1990年1月にリリースされた徳永英明の名曲『夢を信じて』。実は『壊れかけのRadio』よりも売れている、徳永最大のヒット曲だ。

アニメ『ドラゴンクエスト』のエンディングテーマでもあり、歌詞も曲調も世界観にマッチ。この曲を通じて、新たにファンになった方も多かったはずだ。

しかし、当時の徳永はこの曲を歌うのが嫌だったという。一体、何が気に入らなかったのだろうか?

「ドラクエ」をアニメ化……テーマ曲を徳永英明にオファー


言わずと知れた国民的大ヒットRPGをベースにアニメ化された『ドラゴンクエスト』。
キャラクターデザインはゲームと同じく鳥山明だったが、ストーリーはドラクエ1~4までをミックスした完全オリジナルだ。
放送が始まったのは『ドラゴンクエスト4 導かれし者たち』が発売される直前。まだファミコンソフトだったのだから隔世の感を禁じえない。


漫画やアニメがゲーム化されることはよくあったが、逆にゲームがアニメになるのは当時としては異例。この新しい試みに、フジテレビは力を注いだ。徳永への曲の依頼もその一環である。

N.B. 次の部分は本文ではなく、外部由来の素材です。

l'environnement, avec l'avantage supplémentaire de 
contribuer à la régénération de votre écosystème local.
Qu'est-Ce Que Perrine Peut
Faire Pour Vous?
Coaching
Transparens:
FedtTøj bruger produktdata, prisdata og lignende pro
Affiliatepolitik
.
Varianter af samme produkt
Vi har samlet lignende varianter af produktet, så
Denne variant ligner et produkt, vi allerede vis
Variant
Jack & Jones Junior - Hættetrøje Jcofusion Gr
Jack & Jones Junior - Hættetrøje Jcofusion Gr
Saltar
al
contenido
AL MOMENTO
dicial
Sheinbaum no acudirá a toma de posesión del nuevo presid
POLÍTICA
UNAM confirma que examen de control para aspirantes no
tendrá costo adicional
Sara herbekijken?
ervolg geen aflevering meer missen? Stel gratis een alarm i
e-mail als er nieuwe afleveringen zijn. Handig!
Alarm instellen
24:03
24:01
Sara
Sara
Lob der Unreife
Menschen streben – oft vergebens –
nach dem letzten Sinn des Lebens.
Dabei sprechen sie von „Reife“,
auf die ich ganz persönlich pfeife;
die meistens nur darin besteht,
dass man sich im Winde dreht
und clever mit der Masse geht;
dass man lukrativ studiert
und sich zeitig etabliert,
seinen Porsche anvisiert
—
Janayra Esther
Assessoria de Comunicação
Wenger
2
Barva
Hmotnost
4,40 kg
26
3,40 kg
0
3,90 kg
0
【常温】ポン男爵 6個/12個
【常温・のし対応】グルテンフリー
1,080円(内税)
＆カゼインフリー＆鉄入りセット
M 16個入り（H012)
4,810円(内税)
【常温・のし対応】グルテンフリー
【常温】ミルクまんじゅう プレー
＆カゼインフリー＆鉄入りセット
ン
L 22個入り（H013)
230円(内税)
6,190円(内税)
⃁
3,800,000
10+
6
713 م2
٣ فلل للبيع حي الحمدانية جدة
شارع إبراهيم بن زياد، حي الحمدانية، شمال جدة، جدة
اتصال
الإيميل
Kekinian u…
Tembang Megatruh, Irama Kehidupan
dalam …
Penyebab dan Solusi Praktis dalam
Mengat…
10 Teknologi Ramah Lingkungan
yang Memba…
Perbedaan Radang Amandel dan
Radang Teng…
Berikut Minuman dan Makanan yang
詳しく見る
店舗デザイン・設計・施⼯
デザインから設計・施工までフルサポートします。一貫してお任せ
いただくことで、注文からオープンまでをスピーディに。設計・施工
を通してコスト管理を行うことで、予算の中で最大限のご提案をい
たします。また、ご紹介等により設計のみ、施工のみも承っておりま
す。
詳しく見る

アニメは子供のもの!? 『夢を信じて』に愛着がもてない理由


徳永は80年代末に『最後の言い訳』『恋人』など、大人の恋愛を描いた作品がスマッシュヒット。これにより、自身の歌手としての方向性を見つけたが、スタッフの間にはファンの年齢層が上へ伸びていることへの危惧があった。
そんな中での、このオファー。若い世代を取り込みたいスタッフにとっては、願ったり叶ったりの大チャンスだ。


しかし、アニメは子供のものという認識がまだまだ色濃かった時代、アニメ主題歌の価値も低く捉えられがちだった。徳永は自分の音楽性を守るため、当初はこの話をかたくなに拒んだという。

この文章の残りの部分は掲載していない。